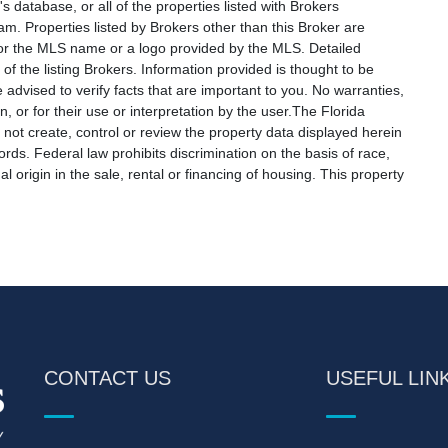
s database, or all of the properties listed with Brokers
am. Properties listed by Brokers other than this Broker are
e or the MLS name or a logo provided by the MLS. Detailed
f the listing Brokers. Information provided is thought to be
 advised to verify facts that are important to you. No warranties,
, or for their use or interpretation by the user.The Florida
not create, control or review the property data displayed herein
ords. Federal law prohibits discrimination on the basis of race,
nal origin in the sale, rental or financing of housing. This property
CONTACT US
USEFUL LIN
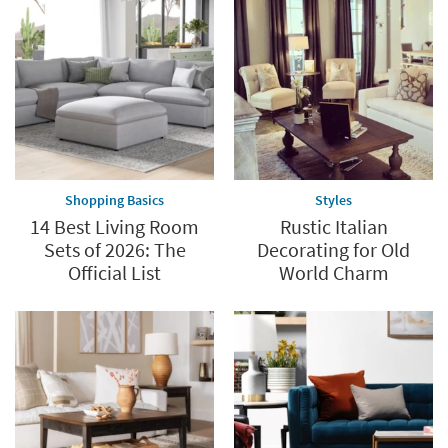
Shopping Basics
Styles
14 Best Living Room
Rustic Italian
Sets of 2026: The
Decorating for Old
Official List
World Charm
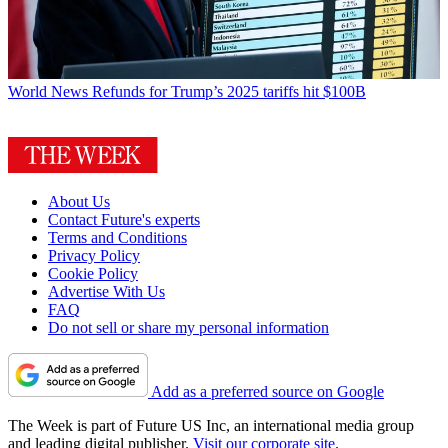
World News
Refunds for Trump’s 2025 tariffs hit $100B
About Us
Contact Future's experts
Terms and Conditions
Privacy Policy
Cookie Policy
Advertise With Us
FAQ
Do not sell or share my personal information
Add as a preferred source on Google
The Week is part of Future US Inc, an international media group
and leading digital publisher.
Visit our corporate site
.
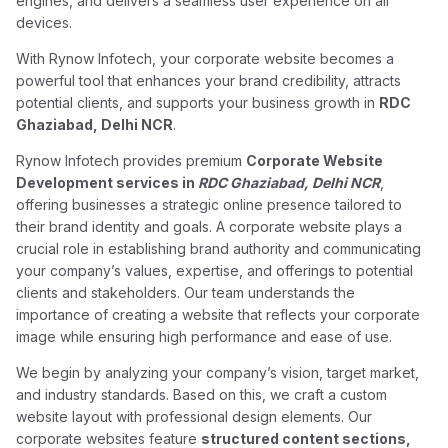
engines, and delivers a seamless user experience on all
devices.
With Rynow Infotech, your corporate website becomes a
powerful tool that enhances your brand credibility, attracts
potential clients, and supports your business growth in
RDC
Ghaziabad, Delhi NCR
.
Rynow Infotech provides premium
Corporate Website
Development services in
RDC Ghaziabad, Delhi NCR
,
offering businesses a strategic online presence tailored to
their brand identity and goals. A corporate website plays a
crucial role in establishing brand authority and communicating
your company’s values, expertise, and offerings to potential
clients and stakeholders. Our team understands the
importance of creating a website that reflects your corporate
image while ensuring high performance and ease of use.
We begin by analyzing your company’s vision, target market,
and industry standards. Based on this, we craft a custom
website layout with professional design elements. Our
corporate websites feature
structured content sections,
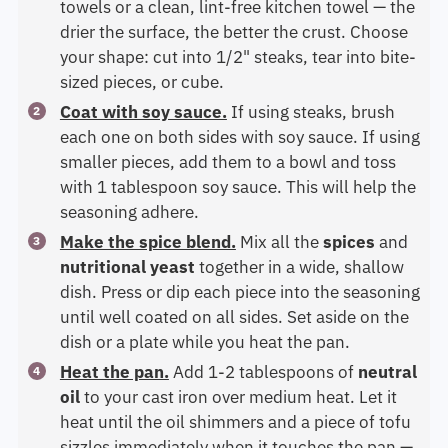
towels or a clean, lint-free kitchen towel — the
drier the surface, the better the crust. Choose
your shape: cut into 1/2" steaks, tear into bite-
sized pieces, or cube.
Coat with soy sauce.
If using steaks, brush
each one on both sides with soy sauce. If using
smaller pieces, add them to a bowl and toss
with 1 tablespoon soy sauce. This will help the
seasoning adhere.
Make the spice blend.
Mix all the
spices
and
nutritional yeast
together in a wide, shallow
dish. Press or dip each piece into the seasoning
until well coated on all sides. Set aside on the
dish or a plate while you heat the pan.
Heat the pan.
Add 1-2 tablespoons of
neutral
oil
to your cast iron over medium heat. Let it
heat until the oil shimmers and a piece of tofu
sizzles immediately when it touches the pan —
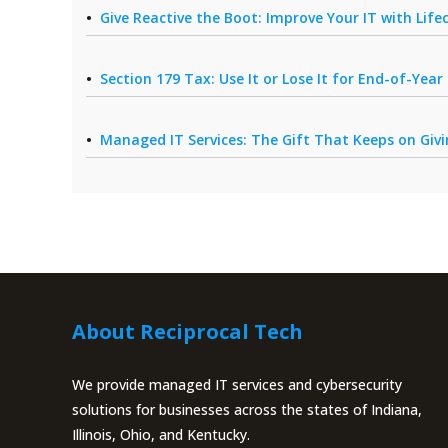
Give Reactive the Boot: Improve Your IT with Li
Section 179 Tax: Use It or Lose It for End-of-Yea
Managed IT Services: The Gift That Keeps on Giv
About Reciprocal Tech
We provide managed IT services and cybersecurity
solutions for businesses across the states of Indiana,
Illinois, Ohio, and Kentucky.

# [About this exercise]
Whenever a line of the records holds the string "Infotech", pick it out and copy it.

# [Solution for this exercise]
With Rynow Infotech, your corporate website becomes a
Rynow Infotech provides premium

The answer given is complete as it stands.